*** SUPPLIED ENTRIES

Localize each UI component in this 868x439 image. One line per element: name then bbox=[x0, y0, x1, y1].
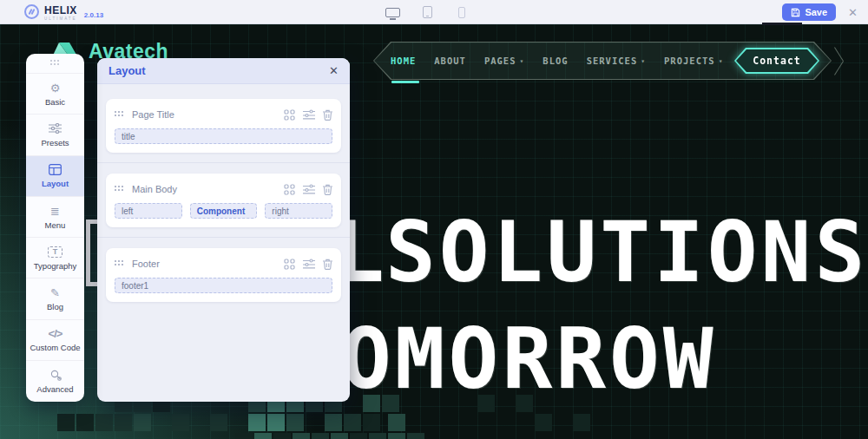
device-mobile-button[interactable] bbox=[451, 3, 472, 22]
nav-item-label: HOME bbox=[391, 56, 416, 66]
grid-options-icon[interactable] bbox=[284, 259, 295, 270]
section-settings-icon[interactable] bbox=[303, 259, 315, 269]
section-drag-handle[interactable] bbox=[115, 260, 125, 267]
code-icon: </> bbox=[49, 327, 62, 340]
brand-name: HELIX bbox=[44, 4, 77, 16]
caret-down-icon: ▾ bbox=[641, 57, 646, 65]
pencil-page-icon: ✎ bbox=[50, 286, 60, 299]
site-navbar: HOME ABOUT PAGES ▾ BLOG SERVICES ▾ PROJE… bbox=[373, 42, 832, 80]
floppy-disk-icon bbox=[791, 8, 800, 17]
helix-logo-icon bbox=[24, 4, 39, 19]
brush-icon bbox=[49, 369, 62, 382]
active-nav-underline bbox=[391, 81, 419, 83]
nav-item-home[interactable]: HOME bbox=[391, 56, 416, 66]
section-drag-handle[interactable] bbox=[115, 111, 125, 118]
nav-item-label: ABOUT bbox=[434, 56, 466, 66]
device-preview-switcher bbox=[382, 0, 472, 24]
section-settings-icon[interactable] bbox=[303, 109, 315, 120]
section-label: Page Title bbox=[132, 109, 284, 120]
layout-panel-header: Layout ✕ bbox=[97, 58, 350, 84]
layout-column-field-footer1[interactable]: footer1 bbox=[115, 278, 332, 293]
nav-item-about[interactable]: ABOUT bbox=[434, 56, 466, 66]
sidebar-item-advanced[interactable]: Advanced bbox=[26, 360, 84, 401]
layout-window-icon bbox=[49, 163, 62, 176]
nav-item-services[interactable]: SERVICES ▾ bbox=[587, 56, 646, 66]
sidebar-item-layout[interactable]: Layout bbox=[26, 155, 84, 196]
monitor-icon bbox=[385, 8, 400, 17]
panel-close-icon[interactable]: ✕ bbox=[329, 65, 339, 76]
section-divider bbox=[97, 162, 350, 163]
sidebar-item-blog[interactable]: ✎ Blog bbox=[26, 278, 84, 318]
brand-subtitle: ULTIMATE bbox=[44, 17, 77, 22]
phone-icon bbox=[458, 7, 465, 18]
section-label: Main Body bbox=[132, 184, 284, 194]
section-settings-icon[interactable] bbox=[303, 184, 315, 194]
sidebar-item-typography[interactable]: T Typography bbox=[26, 237, 84, 278]
contact-button[interactable]: Contact bbox=[734, 48, 819, 74]
close-builder-icon[interactable]: ✕ bbox=[848, 7, 858, 18]
layout-column-field-right[interactable]: right bbox=[265, 203, 332, 219]
nav-item-projects[interactable]: PROJECTS ▾ bbox=[664, 56, 723, 66]
sidebar-item-basic[interactable]: ⚙ Basic bbox=[26, 73, 84, 114]
grid-options-icon[interactable] bbox=[284, 109, 295, 121]
caret-down-icon: ▾ bbox=[719, 57, 724, 65]
nav-item-label: BLOG bbox=[542, 56, 568, 66]
layout-section-page-title: Page Title ti bbox=[106, 99, 341, 153]
layout-column-field-component[interactable]: Component bbox=[190, 203, 258, 219]
grid-options-icon[interactable] bbox=[284, 184, 295, 195]
layout-section-main-body: Main Body lef bbox=[106, 174, 341, 227]
sidebar-drag-handle[interactable] bbox=[26, 54, 84, 73]
device-desktop-button[interactable] bbox=[382, 3, 403, 22]
trash-icon[interactable] bbox=[323, 259, 332, 270]
sidebar-item-presets[interactable]: Presets bbox=[26, 114, 84, 154]
save-button[interactable]: Save bbox=[782, 3, 836, 21]
nav-item-label: PROJECTS bbox=[664, 56, 715, 66]
layout-column-field-title[interactable]: title bbox=[115, 128, 332, 144]
device-tablet-button[interactable] bbox=[417, 3, 437, 22]
hero-heading-line2: OMORROW bbox=[341, 318, 717, 401]
helix-brand: HELIX ULTIMATE 2.0.13 bbox=[0, 3, 103, 22]
typography-icon: T bbox=[48, 246, 62, 259]
panel-title: Layout bbox=[108, 64, 146, 77]
trash-icon[interactable] bbox=[323, 109, 332, 121]
gear-icon: ⚙ bbox=[50, 82, 61, 95]
menu-list-icon: ≣ bbox=[50, 205, 60, 218]
sidebar-item-custom-code[interactable]: </> Custom Code bbox=[26, 319, 84, 360]
trash-icon[interactable] bbox=[323, 184, 332, 195]
nav-item-label: PAGES bbox=[484, 56, 516, 66]
nav-item-label: SERVICES bbox=[587, 56, 638, 66]
navbar-chevron-decor bbox=[833, 47, 847, 75]
sidebar-item-menu[interactable]: ≣ Menu bbox=[26, 196, 84, 237]
section-drag-handle[interactable] bbox=[115, 186, 125, 193]
version-badge: 2.0.13 bbox=[84, 11, 103, 21]
layout-column-field-left[interactable]: left bbox=[115, 203, 182, 219]
nav-item-pages[interactable]: PAGES ▾ bbox=[484, 56, 524, 66]
hero-heading-line1: SOLUTIONS bbox=[385, 211, 868, 294]
caret-down-icon: ▾ bbox=[520, 57, 525, 65]
sliders-icon bbox=[49, 122, 62, 135]
layout-section-footer: Footer footer bbox=[106, 248, 341, 302]
layout-panel-body: Page Title ti bbox=[97, 84, 350, 302]
nav-item-blog[interactable]: BLOG bbox=[542, 56, 568, 66]
section-divider bbox=[97, 237, 350, 238]
save-button-label: Save bbox=[805, 7, 827, 17]
tablet-icon bbox=[423, 6, 432, 18]
builder-topbar: HELIX ULTIMATE 2.0.13 Save ✕ bbox=[0, 0, 868, 24]
layout-panel: Layout ✕ Page Title bbox=[97, 58, 350, 402]
section-label: Footer bbox=[132, 259, 284, 269]
builder-sidebar: ⚙ Basic Presets Layout ≣ Menu T Typograp… bbox=[26, 54, 84, 402]
contact-button-label: Contact bbox=[753, 55, 800, 67]
drag-dots-icon bbox=[50, 60, 61, 67]
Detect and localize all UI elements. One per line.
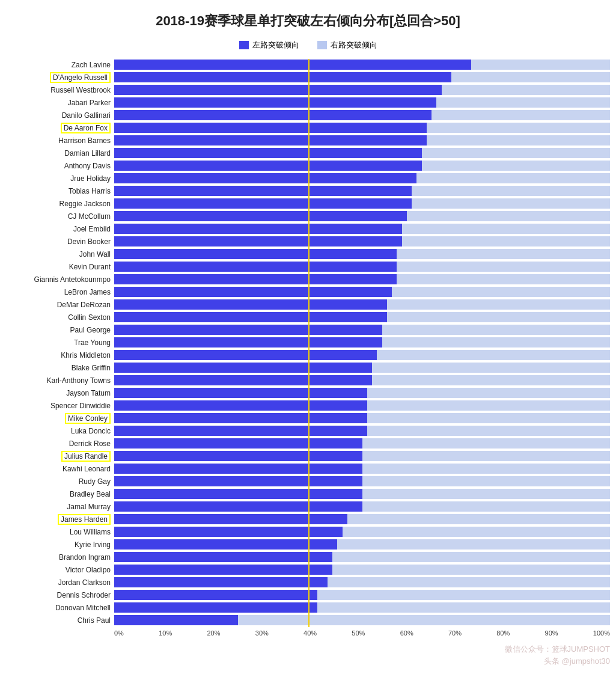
player-name: Brandon Ingram — [6, 553, 114, 562]
axis-label: 20% — [207, 629, 220, 637]
axis-label: 90% — [545, 629, 558, 637]
bar-area — [114, 539, 610, 550]
player-name: Giannis Antetokounmpo — [6, 275, 114, 284]
bar-area — [114, 274, 610, 284]
bar-area — [114, 161, 610, 171]
bar-area — [114, 514, 610, 524]
player-name: Collin Sexton — [6, 313, 114, 322]
axis-label: 100% — [593, 629, 610, 637]
bar-left — [114, 211, 407, 221]
bar-area — [114, 552, 610, 562]
player-name: Damian Lillard — [6, 149, 114, 158]
watermark: 微信公众号：篮球JUMPSHOT — [505, 644, 611, 655]
bar-area — [114, 451, 610, 461]
bar-left — [114, 388, 367, 398]
bar-left — [114, 464, 362, 474]
bar-area — [114, 438, 610, 449]
legend-right-box — [317, 41, 327, 49]
bar-left — [114, 236, 402, 246]
bar-area — [114, 186, 610, 196]
axis-label: 10% — [159, 629, 172, 637]
bar-left — [114, 451, 362, 461]
bar-area — [114, 312, 610, 322]
legend: 左路突破倾向 右路突破倾向 — [6, 40, 610, 51]
bar-left — [114, 198, 412, 209]
bar-area — [114, 375, 610, 385]
bar-left — [114, 375, 372, 385]
player-name: Karl-Anthony Towns — [6, 376, 114, 385]
bar-left — [114, 413, 367, 423]
player-name: DeMar DeRozan — [6, 301, 114, 309]
player-name: Harrison Barnes — [6, 136, 114, 145]
bar-area — [114, 577, 610, 587]
player-name: Blake Griffin — [6, 364, 114, 372]
player-name: Khris Middleton — [6, 351, 114, 360]
bar-left — [114, 186, 412, 196]
player-name: John Wall — [6, 250, 114, 259]
bar-left — [114, 552, 332, 562]
bar-area — [114, 388, 610, 398]
bar-left — [114, 350, 377, 360]
watermark2: 头条 @jumpshot30 — [544, 656, 610, 667]
bar-area — [114, 249, 610, 259]
bar-left — [114, 97, 436, 108]
bar-area — [114, 350, 610, 360]
bar-left — [114, 489, 362, 499]
bar-area — [114, 464, 610, 474]
player-name: Joel Embiid — [6, 225, 114, 233]
bar-left — [114, 123, 427, 133]
player-name: D'Angelo Russell — [6, 73, 114, 82]
axis-label: 40% — [303, 629, 317, 637]
bar-area — [114, 123, 610, 133]
player-name: Julius Randle — [6, 452, 114, 461]
bar-left — [114, 400, 367, 411]
player-name: Danilo Gallinari — [6, 111, 114, 120]
player-name: Luka Doncic — [6, 427, 114, 435]
fifty-percent-line — [308, 59, 310, 627]
legend-left: 左路突破倾向 — [239, 40, 299, 51]
bar-left — [114, 161, 422, 171]
player-name: LeBron James — [6, 288, 114, 296]
player-name: Jabari Parker — [6, 99, 114, 107]
bar-area — [114, 85, 610, 95]
bar-left — [114, 577, 328, 587]
legend-left-box — [239, 41, 249, 49]
bar-left — [114, 274, 397, 284]
bar-area — [114, 400, 610, 411]
bar-area — [114, 325, 610, 335]
bar-area — [114, 426, 610, 436]
player-name: Spencer Dinwiddie — [6, 402, 114, 410]
bar-area — [114, 590, 610, 600]
bar-left — [114, 110, 432, 120]
bar-area — [114, 489, 610, 499]
axis-labels: 0%10%20%30%40%50%60%70%80%90%100% — [114, 629, 610, 637]
bar-area — [114, 602, 610, 613]
bar-left — [114, 363, 372, 373]
bar-area — [114, 97, 610, 108]
bar-area — [114, 72, 610, 82]
bar-area — [114, 224, 610, 234]
bar-left — [114, 262, 397, 272]
bar-left — [114, 602, 317, 613]
axis-label: 60% — [400, 629, 413, 637]
bar-area — [114, 173, 610, 183]
bar-area — [114, 615, 610, 625]
bar-left — [114, 325, 382, 335]
bar-left — [114, 72, 451, 82]
bar-area — [114, 413, 610, 423]
bar-left — [114, 590, 317, 600]
chart-title: 2018-19赛季球星单打突破左右倾向分布[总回合>50] — [6, 12, 610, 30]
chart-rows: Zach LavineD'Angelo RussellRussell Westb… — [6, 59, 610, 627]
player-name: Paul George — [6, 326, 114, 334]
bar-left — [114, 539, 337, 550]
bar-left — [114, 299, 387, 310]
bar-area — [114, 198, 610, 209]
player-name: Derrick Rose — [6, 439, 114, 448]
player-name: Jrue Holiday — [6, 174, 114, 183]
player-name: Kawhi Leonard — [6, 465, 114, 473]
player-name: Dennis Schroder — [6, 591, 114, 599]
axis-label: 80% — [496, 629, 510, 637]
player-name: Victor Oladipo — [6, 566, 114, 574]
axis-label: 30% — [255, 629, 269, 637]
player-name: Zach Lavine — [6, 61, 114, 69]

******

**THE TASK:** Some lines contain the word "navbar". Pull each one out of the listing.

**EXPECTED ANSWER:**
site-navbar: HOME ABOUT PAGES ▾ BLOG SERVICES ▾ PROJE… bbox=[373, 42, 832, 80]
navbar-chevron-decor bbox=[833, 47, 847, 75]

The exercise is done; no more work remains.